Let $X = S^2 \times \mathbb{R}$ and $G=S^1\times \mathbb{Z}$. Let $G$ act on $X$ as follows - $S^1$ acts on $S^2$ by rotation leaving the north and south poles fixed and acts trivially on $\mathbb{R}$. The generator of $\mathbb{Z}$ reflects $S^2$ about the equator and translates $\mathbb{R}$ along one unit.
I have two questions -
- What does this action do to $X$? More precisely, what is $X/G$?
I can see that the orbit space of the $S^1$ action on $S^2$ is the unit interval $[0,1]$ and the orbit space of $\mathbb{Z}$ action on $\mathbb{R}$ is the circle, but this reflection about equator confuses me. Can I visualize this action by breaking it up like I did or am I going about it wrong? Is there an explicit expression for this action? That is, what would be the image of $(x,r)\in X$ be under $(z,n) \in G$?

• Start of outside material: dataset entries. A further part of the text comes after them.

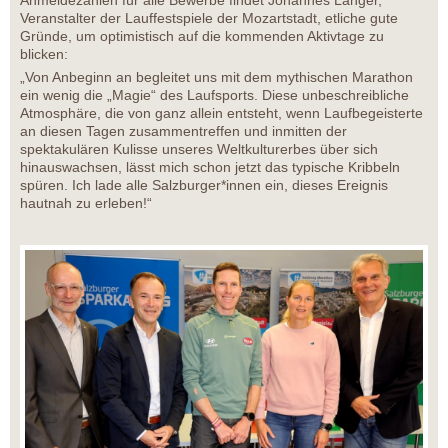
Anmeldezahlen für alle Bewerbe findet Johannes Langer,
Veranstalter der Lauffestspiele der Mozartstadt, etliche gute
Gründe, um optimistisch auf die kommenden Aktivtage zu
blicken:
„Von Anbeginn an begleitet uns mit dem mythischen Marathon
ein wenig die „Magie“ des Laufsports. Diese unbeschreibliche
Atmosphäre, die von ganz allein entsteht, wenn Laufbegeisterte
an diesen Tagen zusammentreffen und inmitten der
spektakulären Kulisse unseres Weltkulturerbes über sich
hinauswachsen, lässt mich schon jetzt das typische Kribbeln
spüren. Ich lade alle Salzburger*innen ein, dieses Ereignis
hautnah zu erleben!“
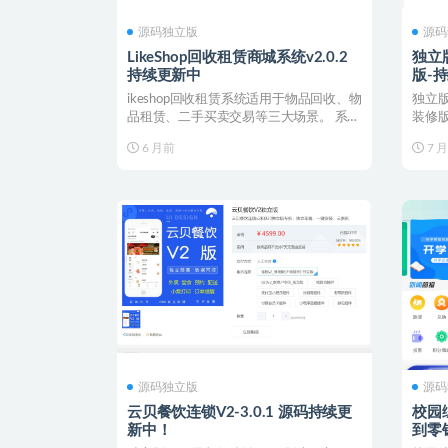
源码独立版
源码
LikeShop回收租赁商城系统v2.0.2
独立
持续更新中
版-
ikeshop回收租赁系统适用于物品回收、物
独立
品租赁、二手买卖交易等三大场景。 系统
装修版
支持智能评...
号+小
6 月前
7 
源码独立版
源码
云贝餐饮连锁V2-3.0.1 源码持续更
校园综
新中！
到零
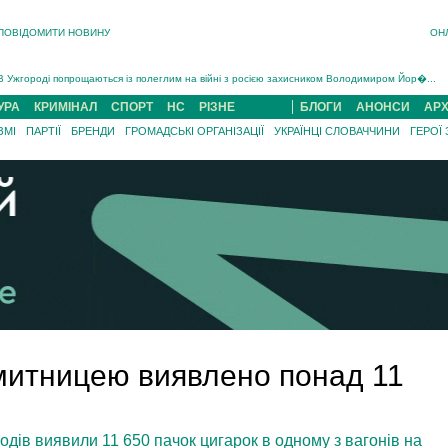
ПОВІДОМИТИ НОВИНУ
ОН
Інструктора районного ТЦК на Закарпатті судитимуть за обвинуваченням у катув...
В Ужгороді попрощаються із полеглим на війні з росією захисником Володимиром Йор�...
В Ужгороді 5 серпня попрощаються із захисником Богданом Югасом, який два роки �...
УРА
КРИМІНАЛ
СПОРТ
НС
РІЗНЕ
БЛОГИ
АНОНСИ
АРХ
Підтвердили загибель захисника із Нанкова на Хустщині Юліана Гербея (ФОТО)[/gree...
ЗМІ
ПАРТІЇ
БРЕНДИ
ГРОМАДСЬКІ ОРГАНІЗАЦІЇ
УКРАЇНЦІ СЛОВАЧЧИНИ
ГЕРОЇ
На війні з рф поліг військовий з Виноградова Ігнат Роздяловський (ФОТО)...
На Хустщині внаслідок ДТП за участі трьох авто постраждали 13 людей (ФОТО)...
Інструктора районного ТЦК на Закарпатті судитимуть за обвинувачен...
 митницею виявлено понад 11
дів виявили 11 650 пачок цигарок в одному з вагонів на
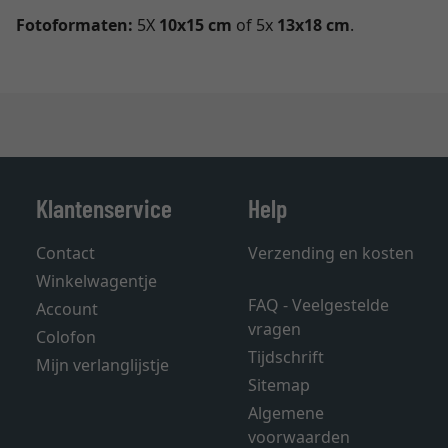
Fotoformaten:
5X
10x15 cm
of 5x
13x18 cm
.
Klantenservice
Help
Contact
Verzending en kosten
Winkelwagentje
FAQ - Veelgestelde
Account
vragen
Colofon
Tijdschrift
Mijn verlanglijstje
Sitemap
Algemene
voorwaarden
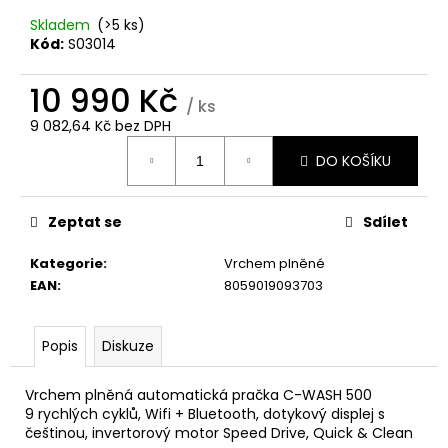
č
u
Skladem
(>5 ks)
j
Kód:
S03014
e
m
10 990 Kč
/ ks
e
9 082,64 Kč bez DPH
Měrná
DO KOŠÍKU
cena:
WHIRLPOOL
VT
OMK38HU0X
Zeptat se
Sdílet
6
490
Kategorie
:
Vrchem plněné
Kč
EAN
:
8059019093703
Popis
Diskuze
Vrchem plněná automatická pračka C-WASH 500
9 rychlých cyklů, Wifi + Bluetooth, dotykový displej s
češtinou, invertorový motor Speed Drive, Quick & Clean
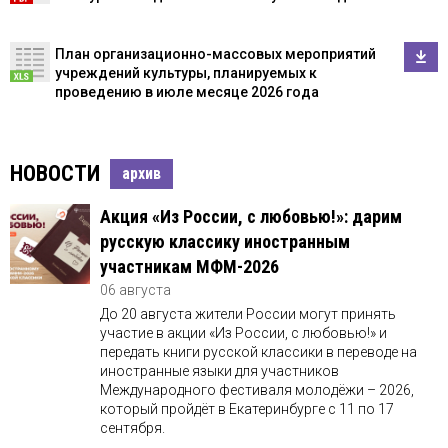
План организационно-массовых мероприятий
учреждений культуры, планируемых к
проведению в июле месяце 2026 года
НОВОСТИ
архив
Акция «Из России, с любовью!»: дарим
русскую классику иностранным
участникам МФМ-2026
06 августа
До 20 августа жители России могут принять
участие в акции «Из России, с любовью!» и
передать книги русской классики в переводе на
иностранные языки для участников
Международного фестиваля молодёжи – 2026,
который пройдёт в Екатеринбурге с 11 по 17
сентября.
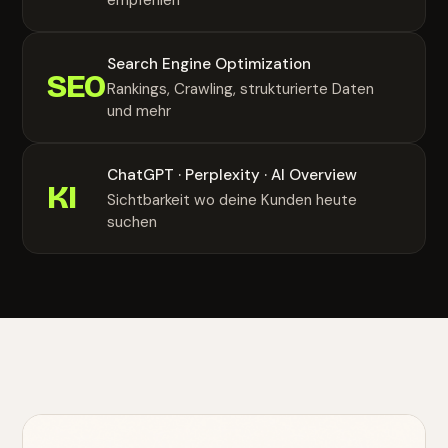
Search Engine Optimization
SEO
Rankings, Crawling, strukturierte Daten
und mehr
ChatGPT · Perplexity · AI Overview
KI
Sichtbarkeit wo deine Kunden heute
suchen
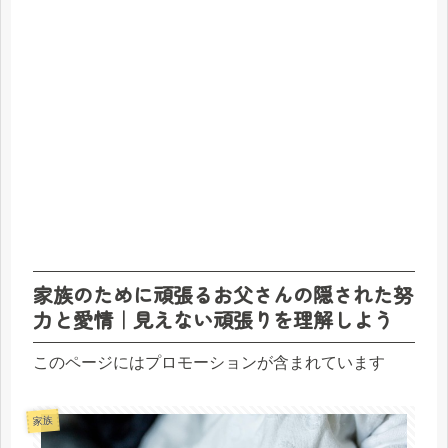
家族のために頑張るお父さんの隠された努
力と愛情｜見えない頑張りを理解しよう
このページにはプロモーションが含まれています
家族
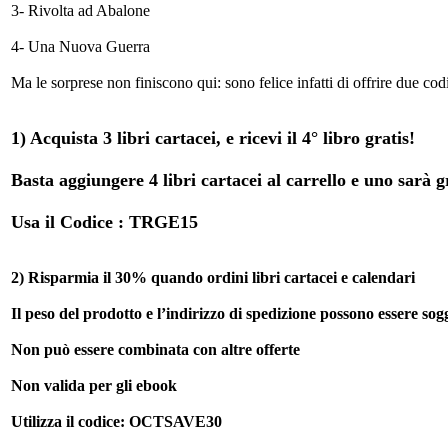
3- Rivolta ad Abalone
4- Una Nuova Guerra
Ma le sorprese non finiscono qui: sono felice infatti di offrire due co
1) Acquista 3 libri cartacei, e ricevi il 4° libro gratis!
Basta aggiungere 4 libri cartacei al carrello e uno sarà gra
Usa il Codice : TRGE15
2) Risparmia il 30% quando ordini libri cartacei e calendari
Il peso del prodotto e l’indirizzo di spedizione possono essere sogg
Non può essere combinata con altre offerte
Non valida per gli ebook
Utilizza il codice: OCTSAVE30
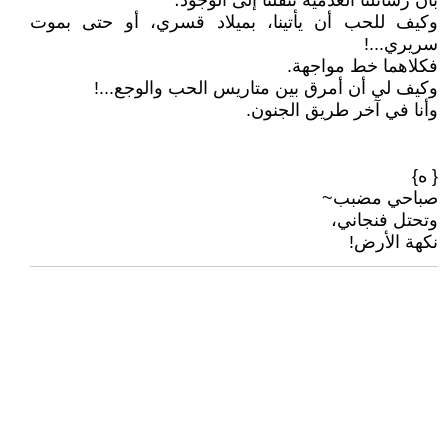
بأن رسائلنا العدمية تنقلنا إلى الوجود؛
وكيف للحب أن يأتينا، بميلاد قسري، أو حتى بموت
سريري...!
فكلاهما خط مواجهة.
وكيف لي أن أمرق بين متاريس الحب والوجع...!
وأنا في آخر طريق الجنون.
{ ه}
صباحي مضبب~
وتحتل فنجاني،
نكهة الأرض!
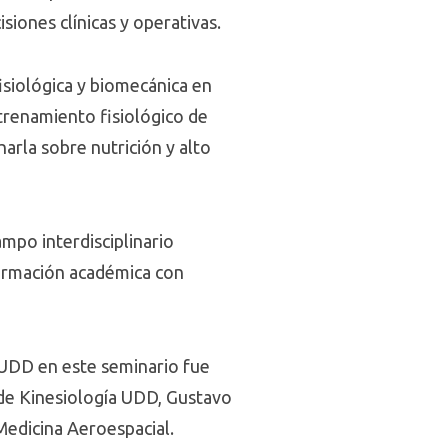
siones clínicas y operativas.
isiológica y biomecánica en
ntrenamiento fisiológico de
harla sobre nutrición y alto
ampo interdisciplinario
formación académica con
a UDD en este seminario fue
s de Kinesiología UDD, Gustavo
edicina Aeroespacial.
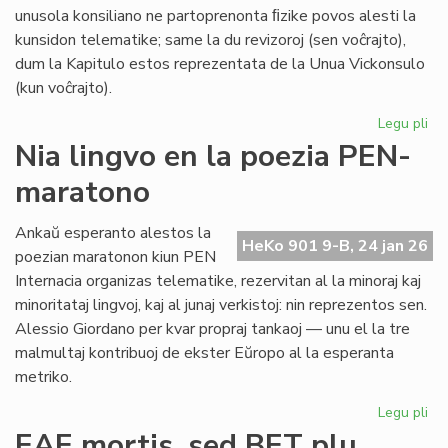
unusola konsiliano ne partoprenonta ﬁzike povos alesti la
kunsidon telematike; same la du revizoroj (sen voĉrajto),
dum la Kapitulo estos reprezentata de la Unua Vickonsulo
(kun voĉrajto).
Legu pli
pri
La
Nia lingvo en la poezia PEN-
kon
maratono
de
Pr
Es
Ankaŭ esperanto alestos la
HeKo 901 9-B, 24 jan 26
ku
poezian maratonon kiun PEN
al
Internacia organizas telematike, rezervitan al la minoraj kaj
Ma
minoritataj lingvoj, kaj al junaj verkistoj: nin reprezentos sen.
Alessio Giordano per kvar propraj tankaoj — unu el la tre
malmultaj kontribuoj de ekster Eŭropo al la esperanta
metriko.
Legu pli
pri
Ni
EAE mortis, sed BET plu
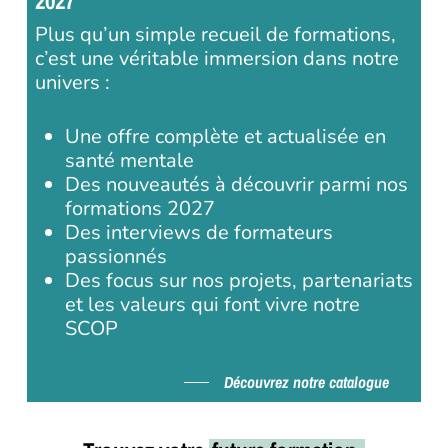
2027
Plus qu’un simple recueil de formations,
c’est une véritable immersion dans notre
univers :
Une offre complète et actualisée en
santé mentale
Des nouveautés à découvrir parmi nos
formations 2027
Des interviews de formateurs
passionnés
Des focus sur nos projets, partenariats
et les valeurs qui font vivre notre
SCOP
Découvrez notre catalogue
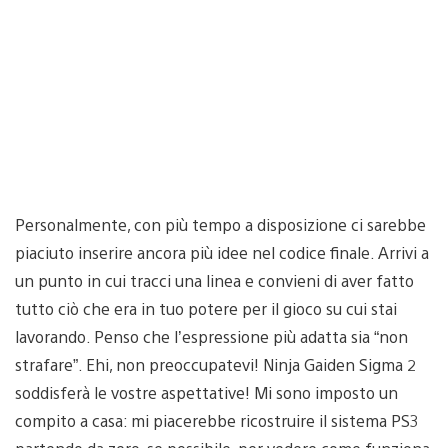
Personalmente, con più tempo a disposizione ci sarebbe
piaciuto inserire ancora più idee nel codice finale. Arrivi a
un punto in cui tracci una linea e convieni di aver fatto
tutto ciò che era in tuo potere per il gioco su cui stai
lavorando. Penso che l’espressione più adatta sia “non
strafare”. Ehi, non preoccupatevi! Ninja Gaiden Sigma 2
soddisferà le vostre aspettative! Mi sono imposto un
compito a casa: mi piacerebbe ricostruire il sistema PS3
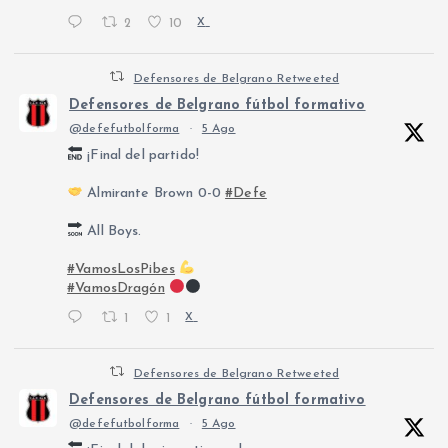
2
10
X
Defensores de Belgrano Retweeted
Defensores de Belgrano fútbol formativo
@defefutbolforma
·
5 Ago
¡Final del partido!
Almirante Brown 0-0
#Defe
All Boys.
#VamosLosPibes
#VamosDragón
1
1
X
Defensores de Belgrano Retweeted
Defensores de Belgrano fútbol formativo
@defefutbolforma
·
5 Ago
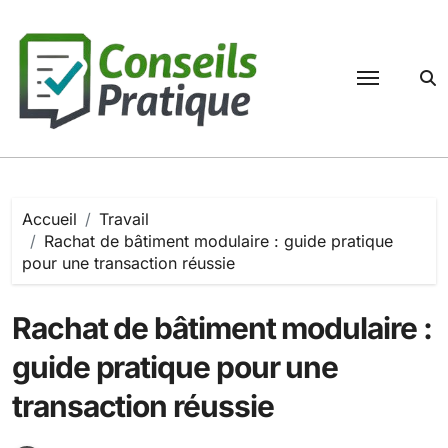
Passer
au
contenu
Accueil
Travail
Rachat de bâtiment modulaire : guide pratique
pour une transaction réussie
Rachat de bâtiment modulaire :
guide pratique pour une
transaction réussie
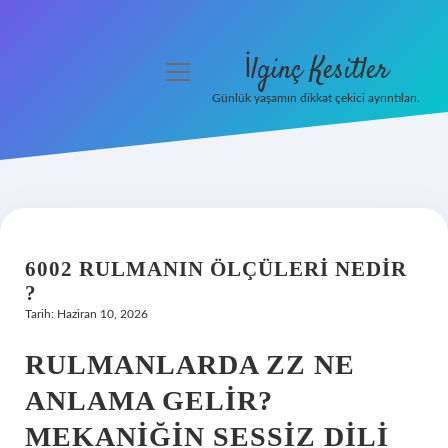
İlginç Kesitler
menüyü
aç
Günlük yaşamın dikkat çekici ayrıntıları.
Anasayfa
Gizlilik Politikası
Yasal Uyarı
6002 RULMANIN ÖLÇÜLERI NEDIR
Hakkımızda
?
Tarih: Haziran 10, 2026
RULMANLARDA ZZ NE
ANLAMA GELIR?
MEKANIĞIN SESSIZ DILI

- What is $\bar{G}$, the closure of $G$ in Homeo$(X)$ with the compact open topology?
I thought I could show $G$ is closed in Homeo$(X)$ using nets. However since I haven't understood what the action does to $X$ I am having trouble starting this one.
Thank you.
Let $p$ be the projection $X \to \hat{X} = X/S^1$ (we quantify by the action of $S^1 \times \{0\} \subset G$). One can translate the action of $\mathbb Z$ onto $\hat{X}$: $$k\cdot p(x):= p(k\cdot x)$$ (get sure, that this is correct!). But $\hat{X}$ is homeomorphic to $\mathbb{R} \times [0,1]$.Let's denote the action of $\mathbb{Z}$ on the $\hat{X}$ in the coordinates: $$1\cdot(x, t) = (x+1, 1-t)$$ Consider then a square $[0;1]\times[0;1]$ and a map $v$ from the square to itself: $(y, s) \mapsto (y+1\mod(1), 1-s)$. It is well known, that the result of gluing on $v$ is the M$\ddot o$bius strip. But the action of 1 on $\hat{X}$ is just a periodic extending of map $v$ on the whole tape.
It might be not as precise as you wish, but I hope, the idea is clear.